Thank, Kieran! @LTLA, could you please comment on what is the best/efficient/economic format to store data in SingleCellExperiment slots? And what are the all possible options? Many thanks in advance.

LTLA commented 6 years ago

I think that any matrix-like object can be stored in the assay slot of a SummarizedExperiment object, i.e., the object supports row/column subsetting, nrow/ncol queries, r/cbind, etc. You can have a normal matrix, a sparse matrix of various types (e.g., dgCMatrix, dgTMatrix, or the mythical dgRMatrix), file-backed arrays like big.matrix and HDF5Matrix, and so on. These are all subject to an access speed/memory usage trade-off, see the beachmat paper for a discussion of this.

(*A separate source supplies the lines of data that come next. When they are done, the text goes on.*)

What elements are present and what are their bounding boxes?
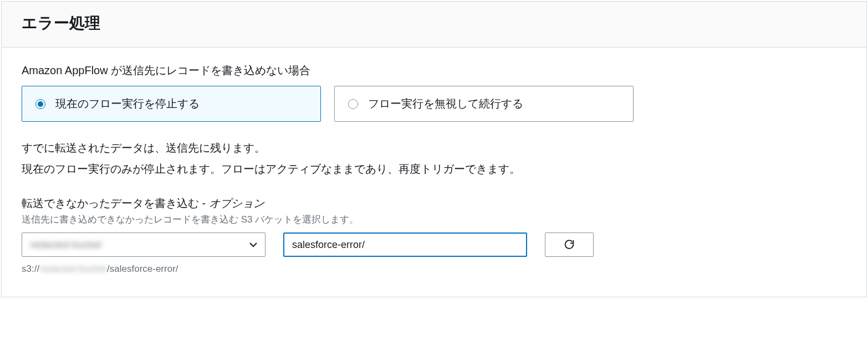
description-line-1: すでに転送されたデータは、送信先に残ります。 xyxy=(22,137,846,158)
unwritten-label-optional: オプション xyxy=(209,197,264,209)
caret-down-icon xyxy=(249,242,257,247)
s3-path-display: s3://redacted-bucket/salesforce-error/ xyxy=(22,264,846,275)
unwritten-controls-row: redacted-bucket xyxy=(22,232,846,257)
radio-stop-flow[interactable]: 現在のフロー実行を停止する xyxy=(22,86,321,122)
s3-bucket-select-value: redacted-bucket xyxy=(30,239,101,251)
s3-path-bucket: redacted-bucket xyxy=(39,264,107,274)
refresh-icon xyxy=(563,239,575,251)
s3-path-prefix: s3:// xyxy=(22,264,39,274)
panel-body: Amazon AppFlow が送信先にレコードを書き込めない場合 現在のフロー… xyxy=(2,48,866,297)
panel-header: エラー処理 xyxy=(2,2,866,48)
radio-ignore-continue-label: フロー実行を無視して続行する xyxy=(368,96,523,111)
radio-icon xyxy=(35,99,45,109)
refresh-button[interactable] xyxy=(545,232,594,257)
panel-title: エラー処理 xyxy=(22,13,846,34)
unwritten-data-label: 転送できなかったデータを書き込む - オプション xyxy=(22,196,846,211)
unwritten-label-sep: - xyxy=(199,197,209,209)
s3-bucket-select[interactable]: redacted-bucket xyxy=(22,232,265,257)
radio-ignore-continue[interactable]: フロー実行を無視して続行する xyxy=(334,86,634,122)
error-handling-panel: エラー処理 Amazon AppFlow が送信先にレコードを書き込めない場合 … xyxy=(1,1,867,297)
unwritten-data-hint: 送信先に書き込めできなかったレコードを書き込む S3 バケットを選択します。 xyxy=(22,213,846,226)
description-line-2: 現在のフロー実行のみが停止されます。フローはアクティブなままであり、再度トリガー… xyxy=(22,158,846,179)
s3-prefix-input[interactable] xyxy=(283,232,527,257)
write-fail-radio-group: 現在のフロー実行を停止する フロー実行を無視して続行する xyxy=(22,86,846,122)
radio-icon xyxy=(348,99,358,109)
unwritten-label-main: 転送できなかったデータを書き込む xyxy=(22,197,199,209)
behavior-description: すでに転送されたデータは、送信先に残ります。 現在のフロー実行のみが停止されます… xyxy=(22,137,846,179)
write-fail-label: Amazon AppFlow が送信先にレコードを書き込めない場合 xyxy=(22,63,846,78)
s3-path-suffix: salesforce-error/ xyxy=(110,264,178,274)
radio-stop-flow-label: 現在のフロー実行を停止する xyxy=(55,96,200,111)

In the case of read10xResults, only a dgCMatrix will ever be returned. This is the most common format for sparse matrices and is the recommended format for use within Matrix, due to the fact that it provides fast column access and tolerable row access.

wikiselev commented 6 years ago

thanks a lot, @LTLA !

mt1022 commented 6 years ago

The rowSums (and similar functions) in package Matrix works for sparse Matrix. Is it possible to check the class of the count matrix and determine to use the normal rowSums or Matrix::rowSums based on that?

LTLA commented 6 years ago

This is not necessary if you have Matrix::rowSums, which works fine with ordinary matrices:

a <- matrix(runif(20), 5, 4)
Matrix::rowSums(a)

This would ideally be the default behaviour without having to explicitly import Matrix in our packages, see https://www.mail-archive.com/bioc-devel@r-project.org/msg08423.html for a discussion.

zhangguy commented 5 years ago

Hi @wikiselev I am still getting this error. I think what @LTLA suggested make sense instead of coercing the sparse matrix into a regular one. Is it possible to incorporate? Thanks. zhangguy

wikiselev commented 5 years ago

Sorry, there is no active development of SC3 at the moment and there is no resource available for it in the near future. You are welcome to create pull requests, I can incorporate your changes to the package.